Although conducted before COVID-19, the advent of mRNA vaccines and the transformative influence of social media, the 2015 survey’s central lesson remains pertinent: vaccine confidence depends on transparent communication and culturally attuned engagement. This conclusion was echoed in subsequent European assessments [27, 28]. The EU27 Flash Eurobarometer 505, carried out between 7 and 15 February 2022 with 26,658 participants, found that 75.3% of respondents were pro-vaccine, 6.9% hesitant, 10.6% opposed and 7.2% undecided. A complementary inquiry, the “State of Vaccine Confidence in the EU 2022”, conducted between March and August, confirmed these trends and highlighted persistent scepticism in certain countries [27].
Healthcare professionals remain the most trusted source of vaccine information. Surveys in Europe confirm this pattern [28, 29], and similar results are likely worldwide. Yet such trust is fragile. It depends on dialogue and continuity, both increasingly constrained as consultation times shrink. Clinicians often lack the opportunity to explain benefits, dispel doubts and strengthen the relationships on which vaccine acceptance depends.

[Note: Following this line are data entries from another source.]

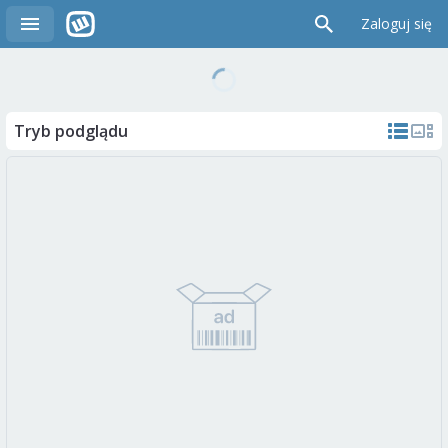
Zaloguj się
Tryb podglądu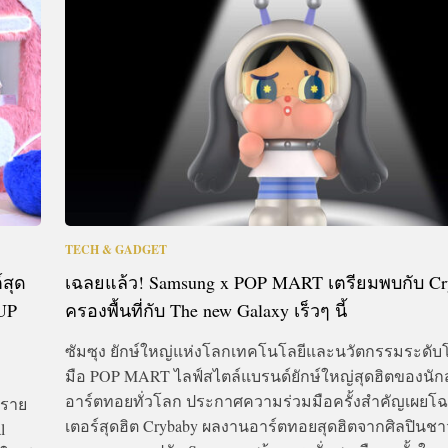
CTIVITIES
&
EVENT
DEAL
TECH & GADGET
สุด
เฉลยแล้ว! Samsung x POP MART เตรียมพบกับ Cr
UP
ครองพื้นที่กับ The new Galaxy เร็วๆ นี้
ซัมซุง ยักษ์ใหญ่แห่งโลกเทคโนโลยีและนวัตกรรมระดับโ
มือ POP MART ไลฟ์สไตล์แบรนด์ยักษ์ใหญ่สุดฮิตของนั
อาร์ตทอยทั่วโลก ประกาศความร่วมมือครั้งสำคัญเผย
์ราย
เตอร์สุดฮิต Crybaby ผลงานอาร์ตทอยสุดฮิตจากศิลปินชาว
l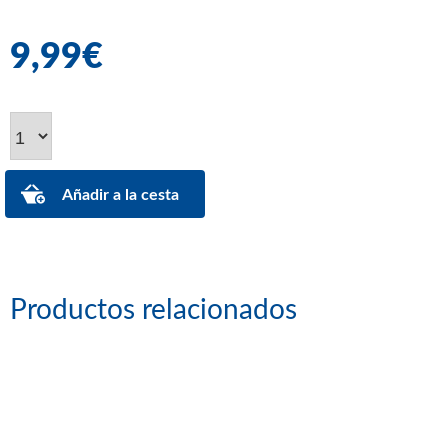
9,99€
Productos relacionados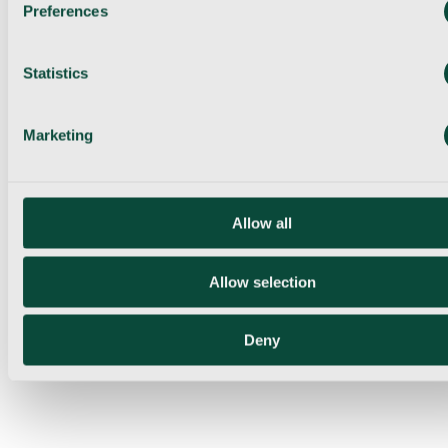
Preferences
Statistics
Marketing
Allow all
Allow selection
Deny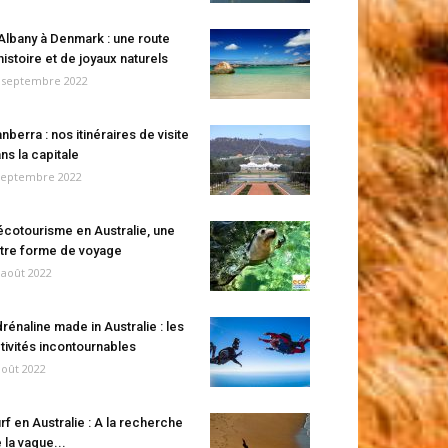
Albany à Denmark : une route
histoire et de joyaux naturels
 septembre 2022
nberra : nos itinéraires de visite
ns la capitale
septembre 2022
écotourisme en Australie, une
tre forme de voyage
 août 2022
rénaline made in Australie : les
tivités incontournables
août 2022
rf en Australie : A la recherche
 la vague...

Protecting this trust requires extending communication beyond the physician encounter. Nurses, pharmacists and other frontline professionals can reinforce consistent, evidence-based messages, while digital tools can prepare patients before visits and sustain reassurance afterward. Equitable access is equally vital: shortages, delays or uneven distribution erode confidence quickly and magnify hesitancy. In the end, vaccines protect populations only when health systems protect trust.
Vaccine hesitancy, fuelled by misinformation, inequity and erosion of trust, threatens to undermine one of the greatest achievements of modern medicine. The rapid development of COVID-19 mRNA vaccines – built on decades of research and unprecedented collaboration – saved millions of lives, yet was often dismissed as “rushed”. Such mistrust now clouds the promise of vaccines against HIV, tuberculosis, malaria and other high-burden infections.
Scientific advances in immunology, genomic surveillance, artificial intelligence and adaptive trials can accelerate innovation, but science alone cannot secure success. Transparent communication, equitable access and sustained community engagement are essential. Ultimately, only trust will allow vaccines to realise their full potential in improving global health.
Both authors have completed and submitted the International Committee of Medical Journal Editors form for disclosure of potential conflicts of interest. No potential conflict of interest related to the content of this manuscript was disclosed.